Please quote exactly the lines below from the line containing "d standards" to the line containing "When working on", both lines included, and nothing else.

(Extracted page text data)
*-*-*

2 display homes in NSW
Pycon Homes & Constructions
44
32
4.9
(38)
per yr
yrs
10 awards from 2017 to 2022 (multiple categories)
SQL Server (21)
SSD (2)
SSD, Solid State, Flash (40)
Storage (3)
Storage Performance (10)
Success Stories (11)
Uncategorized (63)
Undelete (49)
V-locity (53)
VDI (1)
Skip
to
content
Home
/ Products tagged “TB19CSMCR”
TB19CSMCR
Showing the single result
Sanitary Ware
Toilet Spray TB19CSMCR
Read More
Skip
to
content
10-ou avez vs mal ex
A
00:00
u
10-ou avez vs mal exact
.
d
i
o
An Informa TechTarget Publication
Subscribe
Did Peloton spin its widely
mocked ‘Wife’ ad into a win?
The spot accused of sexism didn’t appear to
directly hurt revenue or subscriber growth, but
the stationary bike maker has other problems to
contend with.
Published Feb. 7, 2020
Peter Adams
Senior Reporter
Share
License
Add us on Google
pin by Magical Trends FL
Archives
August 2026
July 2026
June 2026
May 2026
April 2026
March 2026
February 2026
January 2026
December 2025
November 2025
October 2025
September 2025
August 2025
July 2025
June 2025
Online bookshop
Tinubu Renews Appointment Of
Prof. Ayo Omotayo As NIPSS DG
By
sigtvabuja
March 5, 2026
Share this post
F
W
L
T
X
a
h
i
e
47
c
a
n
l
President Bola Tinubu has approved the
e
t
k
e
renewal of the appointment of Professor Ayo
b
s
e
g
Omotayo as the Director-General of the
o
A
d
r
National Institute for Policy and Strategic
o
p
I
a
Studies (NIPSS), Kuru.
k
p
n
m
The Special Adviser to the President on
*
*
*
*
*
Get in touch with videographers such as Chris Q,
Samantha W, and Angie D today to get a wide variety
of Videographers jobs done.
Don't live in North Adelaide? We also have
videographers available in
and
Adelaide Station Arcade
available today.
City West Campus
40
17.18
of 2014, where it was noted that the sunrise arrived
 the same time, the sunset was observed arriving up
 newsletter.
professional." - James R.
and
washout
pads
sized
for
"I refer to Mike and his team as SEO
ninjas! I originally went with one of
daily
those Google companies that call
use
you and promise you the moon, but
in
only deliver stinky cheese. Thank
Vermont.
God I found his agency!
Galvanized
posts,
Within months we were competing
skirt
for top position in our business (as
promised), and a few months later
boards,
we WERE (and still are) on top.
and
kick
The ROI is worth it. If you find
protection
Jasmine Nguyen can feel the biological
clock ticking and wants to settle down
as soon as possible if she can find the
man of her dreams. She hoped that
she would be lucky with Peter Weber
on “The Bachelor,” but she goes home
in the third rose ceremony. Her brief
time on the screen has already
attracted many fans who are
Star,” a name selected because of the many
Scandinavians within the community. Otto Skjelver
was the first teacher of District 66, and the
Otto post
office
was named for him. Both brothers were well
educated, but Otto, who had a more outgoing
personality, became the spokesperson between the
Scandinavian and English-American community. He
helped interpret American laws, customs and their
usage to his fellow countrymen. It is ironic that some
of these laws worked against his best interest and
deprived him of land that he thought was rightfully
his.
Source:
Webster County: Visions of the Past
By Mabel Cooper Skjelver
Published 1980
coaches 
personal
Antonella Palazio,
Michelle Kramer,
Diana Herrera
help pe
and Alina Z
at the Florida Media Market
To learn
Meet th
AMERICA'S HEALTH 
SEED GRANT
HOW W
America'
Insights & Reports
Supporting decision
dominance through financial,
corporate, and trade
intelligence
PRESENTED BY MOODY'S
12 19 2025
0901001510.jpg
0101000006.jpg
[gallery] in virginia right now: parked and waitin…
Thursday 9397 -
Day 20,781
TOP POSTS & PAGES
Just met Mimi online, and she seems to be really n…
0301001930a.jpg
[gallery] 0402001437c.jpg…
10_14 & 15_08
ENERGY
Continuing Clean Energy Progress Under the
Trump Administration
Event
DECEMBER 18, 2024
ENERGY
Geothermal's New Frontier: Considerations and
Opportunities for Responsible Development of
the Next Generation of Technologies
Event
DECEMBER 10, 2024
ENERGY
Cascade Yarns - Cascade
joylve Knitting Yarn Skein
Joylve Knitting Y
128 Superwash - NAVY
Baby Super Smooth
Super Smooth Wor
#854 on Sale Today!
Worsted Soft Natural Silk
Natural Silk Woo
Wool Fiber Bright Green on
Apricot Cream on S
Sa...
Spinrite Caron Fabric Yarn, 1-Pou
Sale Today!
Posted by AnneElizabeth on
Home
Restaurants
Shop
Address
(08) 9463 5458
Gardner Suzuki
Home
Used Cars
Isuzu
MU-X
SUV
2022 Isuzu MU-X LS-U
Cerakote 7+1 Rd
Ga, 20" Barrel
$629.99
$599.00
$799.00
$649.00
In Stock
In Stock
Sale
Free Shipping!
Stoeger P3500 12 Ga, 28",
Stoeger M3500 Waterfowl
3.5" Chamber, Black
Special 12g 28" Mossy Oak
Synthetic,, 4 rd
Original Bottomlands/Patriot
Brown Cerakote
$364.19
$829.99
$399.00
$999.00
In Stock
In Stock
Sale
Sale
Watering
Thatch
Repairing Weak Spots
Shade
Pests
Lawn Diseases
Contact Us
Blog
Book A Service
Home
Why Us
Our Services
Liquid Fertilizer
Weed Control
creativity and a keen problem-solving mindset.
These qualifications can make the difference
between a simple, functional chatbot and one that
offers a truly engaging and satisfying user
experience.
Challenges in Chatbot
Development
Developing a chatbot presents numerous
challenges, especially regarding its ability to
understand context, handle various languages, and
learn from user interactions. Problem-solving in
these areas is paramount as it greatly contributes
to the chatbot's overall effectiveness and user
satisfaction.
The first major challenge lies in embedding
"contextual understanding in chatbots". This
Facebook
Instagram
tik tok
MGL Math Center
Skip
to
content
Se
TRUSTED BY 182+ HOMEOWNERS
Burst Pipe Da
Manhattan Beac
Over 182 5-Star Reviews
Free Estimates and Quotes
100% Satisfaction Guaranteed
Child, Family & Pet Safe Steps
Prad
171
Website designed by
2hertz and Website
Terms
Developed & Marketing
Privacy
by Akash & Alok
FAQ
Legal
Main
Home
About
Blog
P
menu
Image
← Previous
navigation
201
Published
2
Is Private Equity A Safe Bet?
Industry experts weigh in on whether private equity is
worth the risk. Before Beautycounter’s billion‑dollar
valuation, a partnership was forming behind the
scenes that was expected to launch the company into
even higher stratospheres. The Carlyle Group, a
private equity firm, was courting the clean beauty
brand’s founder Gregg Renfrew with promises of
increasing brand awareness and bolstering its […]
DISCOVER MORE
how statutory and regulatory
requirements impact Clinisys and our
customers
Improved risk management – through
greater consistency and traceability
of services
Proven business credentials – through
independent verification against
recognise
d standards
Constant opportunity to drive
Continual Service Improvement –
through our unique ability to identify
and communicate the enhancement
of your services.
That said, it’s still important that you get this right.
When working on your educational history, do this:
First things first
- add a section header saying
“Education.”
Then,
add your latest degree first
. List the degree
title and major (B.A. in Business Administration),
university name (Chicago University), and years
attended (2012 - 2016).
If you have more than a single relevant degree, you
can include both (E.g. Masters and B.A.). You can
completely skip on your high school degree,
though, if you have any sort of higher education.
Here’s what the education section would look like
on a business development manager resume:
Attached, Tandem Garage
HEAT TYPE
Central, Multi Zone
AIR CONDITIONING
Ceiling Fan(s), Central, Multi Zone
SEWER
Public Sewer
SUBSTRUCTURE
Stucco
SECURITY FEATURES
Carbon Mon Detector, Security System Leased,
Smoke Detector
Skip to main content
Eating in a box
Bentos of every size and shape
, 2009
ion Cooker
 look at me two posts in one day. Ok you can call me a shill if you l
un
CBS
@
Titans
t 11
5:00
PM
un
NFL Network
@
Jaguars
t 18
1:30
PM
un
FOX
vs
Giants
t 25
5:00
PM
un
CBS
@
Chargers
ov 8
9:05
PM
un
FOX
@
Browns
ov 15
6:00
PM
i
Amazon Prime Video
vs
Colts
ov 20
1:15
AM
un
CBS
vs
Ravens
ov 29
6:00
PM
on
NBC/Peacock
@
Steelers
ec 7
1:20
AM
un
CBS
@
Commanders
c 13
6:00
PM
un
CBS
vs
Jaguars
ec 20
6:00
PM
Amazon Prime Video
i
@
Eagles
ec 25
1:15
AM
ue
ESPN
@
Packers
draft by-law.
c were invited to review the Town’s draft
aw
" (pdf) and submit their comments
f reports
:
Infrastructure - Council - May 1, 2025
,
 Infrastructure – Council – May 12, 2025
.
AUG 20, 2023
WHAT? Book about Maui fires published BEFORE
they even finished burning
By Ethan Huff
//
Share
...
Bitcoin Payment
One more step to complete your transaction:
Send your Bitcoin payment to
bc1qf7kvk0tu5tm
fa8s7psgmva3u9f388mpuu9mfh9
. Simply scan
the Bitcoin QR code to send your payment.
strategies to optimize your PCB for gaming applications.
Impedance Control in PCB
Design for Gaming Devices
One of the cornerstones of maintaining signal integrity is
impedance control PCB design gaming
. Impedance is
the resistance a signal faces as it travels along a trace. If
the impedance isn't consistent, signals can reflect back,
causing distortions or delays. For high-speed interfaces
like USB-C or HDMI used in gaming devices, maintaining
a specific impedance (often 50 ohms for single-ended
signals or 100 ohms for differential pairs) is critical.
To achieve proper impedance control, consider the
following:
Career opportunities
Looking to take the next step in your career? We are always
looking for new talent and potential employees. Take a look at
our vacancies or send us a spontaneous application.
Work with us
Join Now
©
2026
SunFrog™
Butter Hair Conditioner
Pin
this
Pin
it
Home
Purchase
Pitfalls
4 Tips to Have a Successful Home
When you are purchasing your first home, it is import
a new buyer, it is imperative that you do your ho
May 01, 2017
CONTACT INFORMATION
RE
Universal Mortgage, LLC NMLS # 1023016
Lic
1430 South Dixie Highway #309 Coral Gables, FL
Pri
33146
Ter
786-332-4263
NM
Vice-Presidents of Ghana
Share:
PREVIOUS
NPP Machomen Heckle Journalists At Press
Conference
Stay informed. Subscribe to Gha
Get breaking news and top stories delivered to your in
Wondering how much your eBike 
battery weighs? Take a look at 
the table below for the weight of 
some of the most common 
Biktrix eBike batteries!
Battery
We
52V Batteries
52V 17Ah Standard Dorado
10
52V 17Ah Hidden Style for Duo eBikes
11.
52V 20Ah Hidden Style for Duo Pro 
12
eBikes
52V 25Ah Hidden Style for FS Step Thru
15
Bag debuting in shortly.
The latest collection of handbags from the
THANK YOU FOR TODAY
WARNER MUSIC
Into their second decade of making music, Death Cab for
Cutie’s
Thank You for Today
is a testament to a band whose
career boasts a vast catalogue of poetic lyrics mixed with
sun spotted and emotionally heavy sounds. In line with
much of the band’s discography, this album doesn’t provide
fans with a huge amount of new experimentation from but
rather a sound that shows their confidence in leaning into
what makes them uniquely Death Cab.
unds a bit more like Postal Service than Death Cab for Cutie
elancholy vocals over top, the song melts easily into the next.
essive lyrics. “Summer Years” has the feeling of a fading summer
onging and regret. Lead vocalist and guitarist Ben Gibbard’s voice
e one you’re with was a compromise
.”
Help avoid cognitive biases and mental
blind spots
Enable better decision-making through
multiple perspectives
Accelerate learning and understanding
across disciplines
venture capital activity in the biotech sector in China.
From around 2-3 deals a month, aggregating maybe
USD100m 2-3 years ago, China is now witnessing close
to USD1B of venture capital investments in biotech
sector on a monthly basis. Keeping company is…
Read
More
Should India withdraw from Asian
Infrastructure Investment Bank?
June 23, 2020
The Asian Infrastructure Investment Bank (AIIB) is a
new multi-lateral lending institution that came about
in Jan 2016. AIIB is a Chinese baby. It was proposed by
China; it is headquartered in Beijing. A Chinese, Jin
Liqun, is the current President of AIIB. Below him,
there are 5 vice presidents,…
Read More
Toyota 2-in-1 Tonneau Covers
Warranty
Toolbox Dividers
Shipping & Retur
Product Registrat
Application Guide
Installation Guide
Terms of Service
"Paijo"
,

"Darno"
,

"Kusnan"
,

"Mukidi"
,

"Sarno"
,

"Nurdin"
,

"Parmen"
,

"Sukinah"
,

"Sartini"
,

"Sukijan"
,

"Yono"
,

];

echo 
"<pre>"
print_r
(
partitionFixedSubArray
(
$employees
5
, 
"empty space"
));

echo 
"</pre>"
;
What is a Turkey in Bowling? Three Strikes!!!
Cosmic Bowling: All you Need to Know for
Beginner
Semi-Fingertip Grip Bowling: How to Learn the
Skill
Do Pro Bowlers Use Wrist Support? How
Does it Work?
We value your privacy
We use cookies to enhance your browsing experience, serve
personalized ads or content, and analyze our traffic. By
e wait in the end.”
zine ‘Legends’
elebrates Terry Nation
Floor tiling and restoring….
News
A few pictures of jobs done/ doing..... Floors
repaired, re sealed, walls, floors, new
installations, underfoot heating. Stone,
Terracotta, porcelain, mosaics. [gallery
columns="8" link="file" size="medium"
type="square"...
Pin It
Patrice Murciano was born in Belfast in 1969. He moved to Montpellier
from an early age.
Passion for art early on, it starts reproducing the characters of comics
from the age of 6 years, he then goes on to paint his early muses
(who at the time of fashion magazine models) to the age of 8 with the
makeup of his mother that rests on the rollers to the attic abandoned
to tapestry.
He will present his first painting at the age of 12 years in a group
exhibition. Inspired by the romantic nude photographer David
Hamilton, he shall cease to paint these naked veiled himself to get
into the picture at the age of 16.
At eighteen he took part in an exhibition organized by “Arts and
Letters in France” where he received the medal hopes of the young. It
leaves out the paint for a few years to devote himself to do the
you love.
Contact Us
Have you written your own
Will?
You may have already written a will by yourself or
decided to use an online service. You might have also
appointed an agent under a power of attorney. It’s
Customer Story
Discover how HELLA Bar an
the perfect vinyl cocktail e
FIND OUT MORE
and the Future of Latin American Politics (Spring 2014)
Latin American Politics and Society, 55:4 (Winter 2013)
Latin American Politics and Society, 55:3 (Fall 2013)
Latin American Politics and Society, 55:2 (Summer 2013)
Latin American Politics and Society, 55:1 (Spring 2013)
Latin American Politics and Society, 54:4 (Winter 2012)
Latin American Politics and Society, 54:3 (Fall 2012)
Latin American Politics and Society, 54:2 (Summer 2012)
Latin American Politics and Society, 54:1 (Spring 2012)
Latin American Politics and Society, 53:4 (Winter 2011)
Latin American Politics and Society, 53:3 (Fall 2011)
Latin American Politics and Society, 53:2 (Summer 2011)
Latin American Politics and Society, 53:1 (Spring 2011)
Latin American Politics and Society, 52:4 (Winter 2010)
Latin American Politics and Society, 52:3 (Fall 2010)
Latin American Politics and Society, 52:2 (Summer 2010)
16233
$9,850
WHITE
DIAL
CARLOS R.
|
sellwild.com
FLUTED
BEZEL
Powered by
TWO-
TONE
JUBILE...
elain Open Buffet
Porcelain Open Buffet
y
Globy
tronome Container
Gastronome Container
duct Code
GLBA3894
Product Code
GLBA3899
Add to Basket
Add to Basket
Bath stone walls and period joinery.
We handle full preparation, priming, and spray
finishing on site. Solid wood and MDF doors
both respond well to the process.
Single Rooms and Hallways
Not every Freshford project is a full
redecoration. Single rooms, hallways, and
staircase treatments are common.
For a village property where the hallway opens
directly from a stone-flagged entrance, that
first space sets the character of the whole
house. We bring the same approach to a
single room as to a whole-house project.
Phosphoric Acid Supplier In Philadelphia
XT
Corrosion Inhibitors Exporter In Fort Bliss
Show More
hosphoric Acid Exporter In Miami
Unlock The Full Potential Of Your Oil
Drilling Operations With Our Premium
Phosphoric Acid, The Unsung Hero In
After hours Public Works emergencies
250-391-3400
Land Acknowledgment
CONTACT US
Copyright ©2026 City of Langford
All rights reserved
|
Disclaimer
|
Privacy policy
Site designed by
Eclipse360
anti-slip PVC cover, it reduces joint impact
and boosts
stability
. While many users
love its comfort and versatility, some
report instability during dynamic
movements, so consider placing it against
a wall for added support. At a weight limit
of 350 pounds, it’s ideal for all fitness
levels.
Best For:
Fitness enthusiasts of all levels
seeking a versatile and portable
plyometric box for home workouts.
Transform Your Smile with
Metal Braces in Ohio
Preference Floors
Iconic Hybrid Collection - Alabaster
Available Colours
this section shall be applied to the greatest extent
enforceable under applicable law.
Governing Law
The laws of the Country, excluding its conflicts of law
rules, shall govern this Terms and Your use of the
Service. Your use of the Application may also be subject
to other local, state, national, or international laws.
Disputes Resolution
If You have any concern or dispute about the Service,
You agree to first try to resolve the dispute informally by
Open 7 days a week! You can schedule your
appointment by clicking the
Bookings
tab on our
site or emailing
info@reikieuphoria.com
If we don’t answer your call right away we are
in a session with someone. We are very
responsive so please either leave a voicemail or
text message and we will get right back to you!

*-*-*

# SOLUTION TO THIS TASK
d standards
Constant opportunity to drive
Continual Service Improvement –
through our unique ability to identify
and communicate the enhancement
of your services.
That said, it’s still important that you get this right.
When working on your educational history, do this:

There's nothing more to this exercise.